Ne uscì smentita la tesi dello sciopero militare, mentre emersero le
responsabilità di alcuni alti ufficiali. Ma l’esito della guerra finì
per mettere la sordina all’inchiesta: ad esempio si evitò di criticare
Pietro Badoglio per la mancata azione delle sue artiglierie a Caporetto,
visto che in seguito era stato il vice di Diaz nei momenti decisivi
della resistenza sul Piave e della vittoria».
Poi, aggiunge
Gibelli, venne il fascismo: «Quando il generale Angelo Gatti, vicino a
Cadorna, gli disse che voleva ricostruire le vicende di Caporetto,
Benito Mussolini gli rispose che non era tempo di storia, ma di miti. Il
Duce fece cadere nel nulla l’inchiesta e anzi nominò Cadorna
maresciallo d’Italia. Il fascismo aveva tutto l’interesse a non fare
chiarezza per proiettare sui suoi avversari politici l’immagine del
nemico interno, del disfattismo che prima aveva causato la sconfitta di
Caporetto e che poi, secondo il mito ulteriore della “vittoria
mutilata”, denigrava i combattenti e impediva all’Italia di cogliere i
frutti dei suoi sacrifici».
Qui emerge anche l’ambiguità della
reazione italiana dopo la disfatta: «Il Paese si mobilitò intorno
all’esercito, visto che la guerra da offensiva era diventata difensiva:
si trattava di fermare l’invasore. Ma questo slancio patriottico
conteneva il germe dei conflitti futuri: le sue energie erano rivolte
anche contro coloro che si erano opposti all’intervento nel 1915 ed ora
erano accusati di tramare ai danni della nazione».
Giuseppe
Prezzolini scrisse che Caporetto aveva giovato all’Italia, rendendola
consapevole dei suoi limiti, mentre il troppo facile successo di
Vittorio Veneto aveva fomentato illusioni nocive. «È una lettura un po’

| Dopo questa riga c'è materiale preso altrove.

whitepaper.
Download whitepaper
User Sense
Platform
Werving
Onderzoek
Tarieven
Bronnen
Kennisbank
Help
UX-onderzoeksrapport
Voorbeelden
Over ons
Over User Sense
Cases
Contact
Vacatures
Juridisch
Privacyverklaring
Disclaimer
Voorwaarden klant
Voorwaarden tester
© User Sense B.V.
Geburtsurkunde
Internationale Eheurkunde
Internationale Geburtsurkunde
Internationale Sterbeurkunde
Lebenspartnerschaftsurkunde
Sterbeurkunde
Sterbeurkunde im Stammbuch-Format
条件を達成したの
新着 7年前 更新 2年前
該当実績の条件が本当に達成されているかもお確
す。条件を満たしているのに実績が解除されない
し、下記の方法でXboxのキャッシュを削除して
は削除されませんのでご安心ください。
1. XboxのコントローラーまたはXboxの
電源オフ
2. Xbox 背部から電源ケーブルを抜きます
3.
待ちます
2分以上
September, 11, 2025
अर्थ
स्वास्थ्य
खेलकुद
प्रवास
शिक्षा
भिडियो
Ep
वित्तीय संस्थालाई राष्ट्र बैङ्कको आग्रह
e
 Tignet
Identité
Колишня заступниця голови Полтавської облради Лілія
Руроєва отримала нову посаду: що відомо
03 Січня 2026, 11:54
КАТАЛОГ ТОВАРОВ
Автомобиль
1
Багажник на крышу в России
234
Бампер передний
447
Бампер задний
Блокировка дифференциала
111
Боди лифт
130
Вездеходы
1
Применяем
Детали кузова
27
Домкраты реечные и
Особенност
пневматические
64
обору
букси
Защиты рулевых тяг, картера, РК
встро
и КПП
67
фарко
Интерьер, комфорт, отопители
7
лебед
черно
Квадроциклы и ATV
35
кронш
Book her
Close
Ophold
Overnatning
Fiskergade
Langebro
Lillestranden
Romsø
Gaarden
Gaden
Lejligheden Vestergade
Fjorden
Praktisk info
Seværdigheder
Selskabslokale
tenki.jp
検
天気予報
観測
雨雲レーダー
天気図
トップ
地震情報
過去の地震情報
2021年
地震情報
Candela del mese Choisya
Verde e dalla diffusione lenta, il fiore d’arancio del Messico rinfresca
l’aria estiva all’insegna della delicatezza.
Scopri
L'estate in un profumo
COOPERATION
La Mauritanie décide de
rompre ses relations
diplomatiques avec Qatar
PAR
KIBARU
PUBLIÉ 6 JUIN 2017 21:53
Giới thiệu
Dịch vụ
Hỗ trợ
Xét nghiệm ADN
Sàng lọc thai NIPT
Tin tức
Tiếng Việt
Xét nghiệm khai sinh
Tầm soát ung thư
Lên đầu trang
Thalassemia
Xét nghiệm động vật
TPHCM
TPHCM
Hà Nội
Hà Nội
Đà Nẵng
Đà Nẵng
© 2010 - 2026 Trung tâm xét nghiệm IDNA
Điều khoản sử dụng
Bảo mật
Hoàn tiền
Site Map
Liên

autodenigratoria — risponde Gibelli — che non mi sento di avallare.
Considero un errore vedere Caporetto come il paradigma e il riassunto
della nostra storia. L’Italia liberale dimostrò una notevole capacità di
reggere allo sforzo bellico, ben superiore a quella che ebbe il
fascismo nella Seconda guerra mondiale. E anche se l’ingresso nel
conflitto fu una forzatura e la vittoria fu enfatizzata, non
minimizzerei la capacità del Paese di affrontare una prova così ardua».